Methylamine (CH3NH2) is a weak base used in the manufacture of pesticides. Taking into account that the degree of dissociation of said compound is 21%, calculate:

Kb=6.1*10^-4 (This is likely an arbitrary number assigned to each student, rather than being the correct Kb, as is the degree of dissociation).

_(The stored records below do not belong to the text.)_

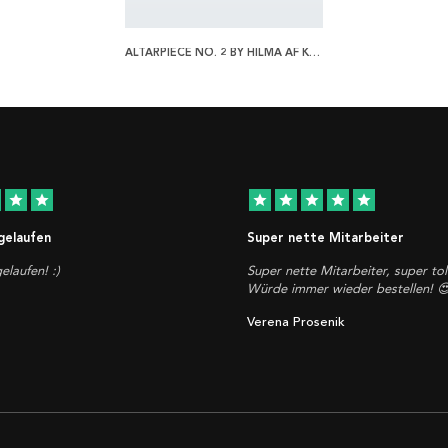
ALTARPIECE NO. 2 BY HILMA AF KLINT POSTER
star
star
star
star
star
star
star
 gelaufen
Super nette Mitarbeiter
elaufen! :)
Super nette Mitarbeiter, super tol
Würde immer wieder bestellen! 
Verena Prosenik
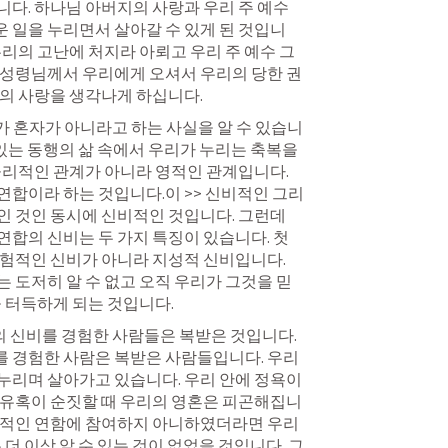
다. 하나님 아버지의 사랑과 우리 주 예수 
 일을 누리면서 살아갈 수 있게 된 것입니
우리의 고난에 처지라 아뢰고 우리 주 예수 그
 성령님께서 우리에게 오셔서 우리의 당한 권
님의 사랑을 생각나게 하십니다.
우리가 혼자가 아니라고 하는 사실을 알 수 있습니
 있는 동행의 삶 속에서 우리가 누리는 축복을 
물리적인 관계가 아니라 영적인 관계입니다. 
연합이라 하는 것입니다.이 >> 신비적인 그리
 것인 동시에 신비적인 것입니다. 그런데 
합의 신비는 두 가지 특징이 있습니다. 첫
험적인 신비가 아니라 지성적 신비입니다. 
 도저히 알 수 없고 오직 우리가 그것을 믿
을 터득하게 되는 것입니다.
합의 신비를 경험한 사람들은 복받은 것입니다. 
 경험한 사람은 복받은 사람들입니다. 우리
리며 살아가고 있습니다. 우리 안에 정욕이 
 유혹이 순짓할 때 우리의 영혼은 피곤해집니
비적인 연함에 참여하지 아니하였더라면 우리
 더 이상 알 수 있는 것이 없었을 것입니다. 그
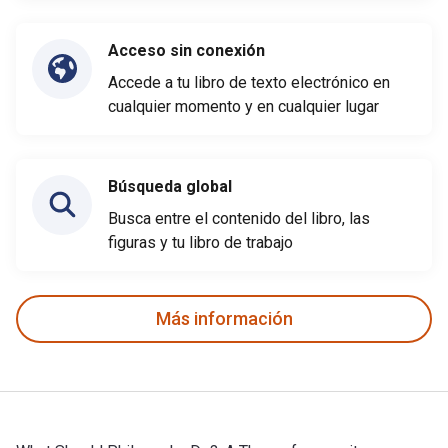
Acceso sin conexión
Accede a tu libro de texto electrónico en
cualquier momento y en cualquier lugar
Búsqueda global
Busca entre el contenido del libro, las
figuras y tu libro de trabajo
Más información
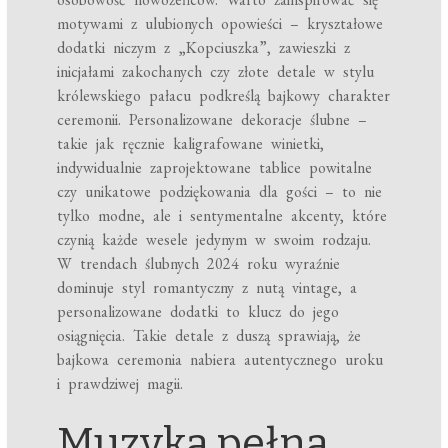
motywami z ulubionych opowieści – kryształowe
dodatki niczym z „Kopciuszka”, zawieszki z
inicjałami zakochanych czy złote detale w stylu
królewskiego pałacu podkreślą bajkowy charakter
ceremonii. Personalizowane dekoracje ślubne –
takie jak ręcznie kaligrafowane winietki,
indywidualnie zaprojektowane tablice powitalne
czy unikatowe podziękowania dla gości – to nie
tylko modne, ale i sentymentalne akcenty, które
czynią każde wesele jedynym w swoim rodzaju.
W trendach ślubnych 2024 roku wyraźnie
dominuje styl romantyczny z nutą vintage, a
personalizowane dodatki to klucz do jego
osiągnięcia. Takie detale z duszą sprawiają, że
bajkowa ceremonia nabiera autentycznego uroku
i prawdziwej magii.
Muzyka pełna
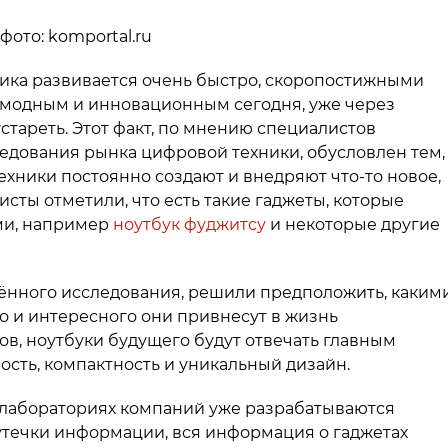
 фото: komportal.ru
ника развивается очень быстро, скоропостижными
рамодным и инновационным сегодня, уже через
стареть. Этот факт, по мнению специалистов
едования рынка цифровой техники, обусловлен тем,
хники постоянно создают и внедряют что-то новое,
листы отметили, что есть такие гаджеты, которые
ми, например
ноутбук фуджитсу
и некоторые другие
дённого исследования, решили предположить, каким
го и интересного они привнесут в жизнь
ов, ноутбуки будущего будут отвечать главным
сть, компактность и уникальный дизайн.
х лабораториях компаний уже разрабатываются
 утечки информации, вся информация о гаджетах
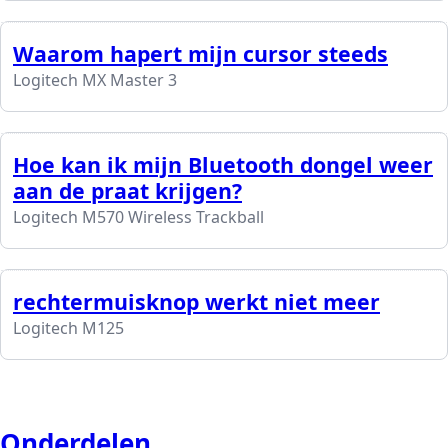
Waarom hapert mijn cursor steeds
Logitech MX Master 3
Hoe kan ik mijn Bluetooth dongel weer
aan de praat krijgen?
Logitech M570 Wireless Trackball
rechtermuisknop werkt niet meer
Logitech M125
Onderdelen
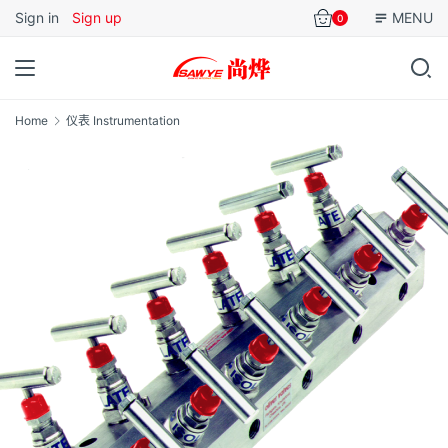
Sign in
Sign up
MENU
0
Home
仪表 Instrumentation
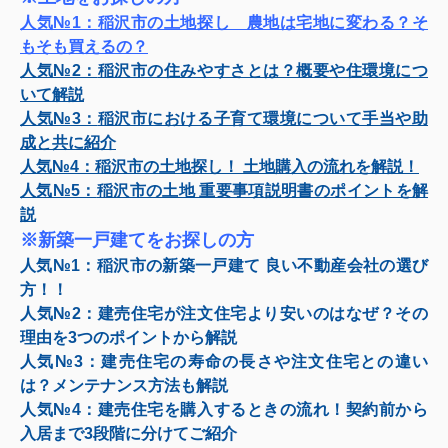
人気№1：
稲沢市の土地探し 農地は宅地に変わる？そ
もそも買えるの？
人気№2：
稲沢市の住みやすさとは？概要や住環境につ
いて解説
人気№3：
稲沢市における子育て環境について手当や助
成と共に紹介
人気№4：
稲沢市の土地探し！ 土地購入の流れを解説！
人気№5：
稲沢市の土地 重要事項説明書のポイントを解
説
※新築一戸建てをお探しの方
人気№1：
稲沢市の新築一戸建て 良い不動産会社の選び
方！！
人気№2：
建売住宅が注文住宅より安いのはなぜ？その
理由を3つのポイントから解説
人気№3：
建売住宅の寿命の長さや注文住宅との違い
は？メンテナンス方法も解説
人気№4：
建売住宅を購入するときの流れ！契約前から
入居まで3段階に分けてご紹介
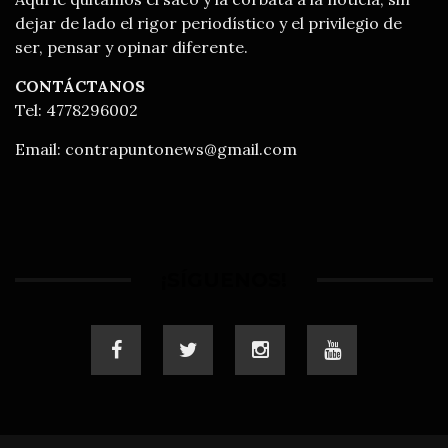
dejar de lado el rigor periodístico y el privilegio de
ser, pensar y opinar diferente.
CONTÁCTANOS
Tel: 4778296002
Email:
contrapuntonews@gmail.com
¡SÍGUENOS!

a) The initial concentration of methylamine necessary to prepare 175 mL of solution. - This I have managed to solve, my answer is 0.01093M, the autocorrect mechanism says it's right

Edit - Here is what I've done:

CH3NH2(aq) | + | H2O | <> | OH- | + | CH3NH3+(aq)

 1      |              -   |                 0   |       |         0     |
 1-α    |              -   |                 +α  |       |         +α    |
Co(1-α) |              -   |                 Coα |       |       Coα     |

Kb= 6x10^-4 = (Co*.21)^2/Co(1-.21)

Solving this quadratic equation yields Co = 0.01093M; Which is correct according to the autocorrect mechanism.

b)How many moles of methylamine chloride (CH3NH3Cl) must be added to the previous solution to obtain 217 mL of final solution with a pH = 11.16? - This is what I cannot fathom, I've tried making ICE charts and the Henderson-Hasselbalch equation, though I'm not having any luck, it's likely that I am doing it wrong though

Edit 2

This I've tried many times to do and feel like I'm going round in circles, hence this post.

I need to create from the previous solution above 217ml of a new buffer solution with Ph 11.16.

Therefore:

POH = 2.84 so;

10^-2.84 = 0.001445439

Which should be the OH- in the new solution.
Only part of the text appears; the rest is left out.